Disclosure of Invention
[011] The present invention provides a system and method for determining explicitly free data space in a computer data storage system with implicitly allocated data space by using information provided by a host computer system that knows which allocated space is currently being used at the time of a query. By reducing the total amount of storage required, considerable cost savings can be realized over the lifetime of any given data.
[012] In one embodiment of the invention, a method is provided to determine when implicitly allocated storage is no longer in use by a computing entity and can be vacated for other applications. One of the advantages of the present invention is that it reduces the total amount of data storage required, which reduces other resources, such as bandwidth required to copy data from one entity to another, store additional copies of data, and correspondingly reduces the use of supporting infrastructure, including space, time to transport and manage storage, and power and other potentially useful resources provided to storage devices.

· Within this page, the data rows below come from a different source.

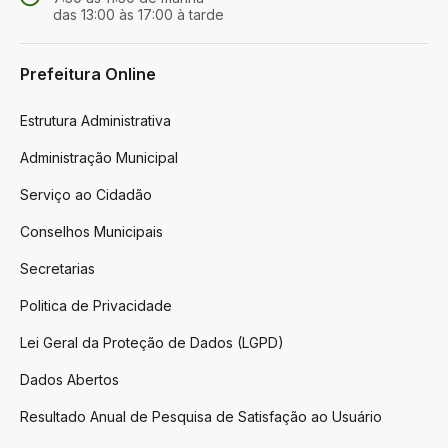
das 13:00 às 17:00 à tarde
Prefeitura Online
Estrutura Administrativa
Administração Municipal
Serviço ao Cidadão
Conselhos Municipais
Secretarias
Politica de Privacidade
Lei Geral da Proteção de Dados (LGPD)
Dados Abertos
Resultado Anual de Pesquisa de Satisfação ao Usuário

[013] As will be realized, the embodiments of the invention are capable of modifications in various obvious aspects, all without departing from the spirit and scope of the present invention. Accordingly, the drawings and detailed description are to be regarded as illustrative in nature and not as restrictive.
Drawings
[014] FIG. 1 sets forth a flow chart illustrating an exemplary method for data storage space recovery according to the principles of the present invention.
[015] FIG. 2 illustrates an exemplary file system unit/sector/cluster mapping method to a page pool of explicitly free data space in a computer data storage system according to the principles of the present invention.
Detailed Description
[016] Fig. 1 and 2 illustrate a method of determining explicitly free data space in a computer data storage system with implicitly allocated data space by using information provided by a host computer system that knows which allocated space is currently being used at the time of a query.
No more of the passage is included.